Il caso Bruno Dumont è sempre più straordinario, nel quadro di una produzione cinematografica che sorprendente arrischia di esserlo sempre di meno. I suoi film intransigenti, tragici, rispettati ma non proprio appetibili a un vasto pubblico come La vie de Jésus, L’humanité o Flandres ci avevano abituato ai suoi personaggi estremi, rassegnati alla condizione immutabile di quel Nord della Francia incastrato nelle pietre, semideserti nella furia del vento o annichiliti dalla calura estiva Un universo personale, austero, sconsolante e animato da una specie di fede istintiva, laica; che quel naturalismo rivelava sotto l’animalesca brutalità, la violenza ancestrale dei personaggi.

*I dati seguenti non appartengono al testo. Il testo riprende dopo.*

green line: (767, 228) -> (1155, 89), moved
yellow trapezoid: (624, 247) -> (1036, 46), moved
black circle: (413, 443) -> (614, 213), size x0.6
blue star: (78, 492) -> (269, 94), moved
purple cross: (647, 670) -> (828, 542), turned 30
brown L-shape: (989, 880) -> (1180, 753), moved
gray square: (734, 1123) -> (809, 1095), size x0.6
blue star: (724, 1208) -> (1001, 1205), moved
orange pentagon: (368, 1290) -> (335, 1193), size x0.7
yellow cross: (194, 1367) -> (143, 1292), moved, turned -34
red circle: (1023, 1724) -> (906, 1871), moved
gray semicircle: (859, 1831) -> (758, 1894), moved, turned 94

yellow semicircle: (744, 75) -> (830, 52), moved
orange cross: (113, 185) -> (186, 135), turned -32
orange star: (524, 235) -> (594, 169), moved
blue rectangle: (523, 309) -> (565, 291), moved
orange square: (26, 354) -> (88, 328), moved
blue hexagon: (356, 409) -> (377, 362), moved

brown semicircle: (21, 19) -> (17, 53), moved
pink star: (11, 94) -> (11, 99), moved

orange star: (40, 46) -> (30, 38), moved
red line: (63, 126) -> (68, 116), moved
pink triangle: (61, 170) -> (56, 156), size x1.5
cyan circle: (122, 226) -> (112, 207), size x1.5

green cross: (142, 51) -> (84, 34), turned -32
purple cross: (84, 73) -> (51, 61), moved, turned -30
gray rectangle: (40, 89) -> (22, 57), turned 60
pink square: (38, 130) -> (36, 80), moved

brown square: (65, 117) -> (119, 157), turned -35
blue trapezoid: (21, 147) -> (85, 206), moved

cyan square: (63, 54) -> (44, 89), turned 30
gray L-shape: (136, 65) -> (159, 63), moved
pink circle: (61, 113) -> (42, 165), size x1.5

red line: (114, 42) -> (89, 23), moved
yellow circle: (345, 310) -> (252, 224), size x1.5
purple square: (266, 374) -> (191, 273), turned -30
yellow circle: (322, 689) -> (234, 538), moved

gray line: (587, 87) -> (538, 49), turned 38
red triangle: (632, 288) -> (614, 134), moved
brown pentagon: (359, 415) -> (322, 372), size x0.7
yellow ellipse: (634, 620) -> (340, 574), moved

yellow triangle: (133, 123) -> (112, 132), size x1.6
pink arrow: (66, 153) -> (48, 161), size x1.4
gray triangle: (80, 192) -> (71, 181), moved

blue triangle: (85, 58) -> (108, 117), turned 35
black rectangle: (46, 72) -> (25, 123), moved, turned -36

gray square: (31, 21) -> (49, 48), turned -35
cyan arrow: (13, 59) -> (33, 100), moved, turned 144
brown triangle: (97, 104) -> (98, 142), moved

Ora, tutto, o quasi, è rimasto identico. I paesaggi, incorniciati con un senso affascinante dell’armonia, gli ambienti, sempre indicativi, “normali” eppure stranianti; e, in definitiva, anche i personaggi e i temi, pur nella loro eccentricità estrema. Allo stesso tempo, dopo la svolta e lo straordinario successo anche di pubblico della mini-serie televisiva Le P’tit Quinquin , tutto è cambiato. Clamorosamente capovolto. L’amarezza nell’animo è forse ancora presente, ma il tono ha subito una trasformazione radicale. Si è fatto a prima vista comico, a tratti esilarante; e poi delirante, surrealista. Una farsa, che non rinuncia a quei sottintesi sociali e politici sui quali poggiavano i suoi drammi precedenti E anche se Ma loute è apparentemente un film epoca, con una famiglia di ricchi borghesi di Tourcoing che trascorre l’estate negli Anni Venti in una villa assurda di stile egiziano (sic) ai bordi della Manica. Ogni componente è una caricatura ambulante. Ma non gratuita; nei segni premonitori, di una degenerazione che non dimentica tante derive attuali.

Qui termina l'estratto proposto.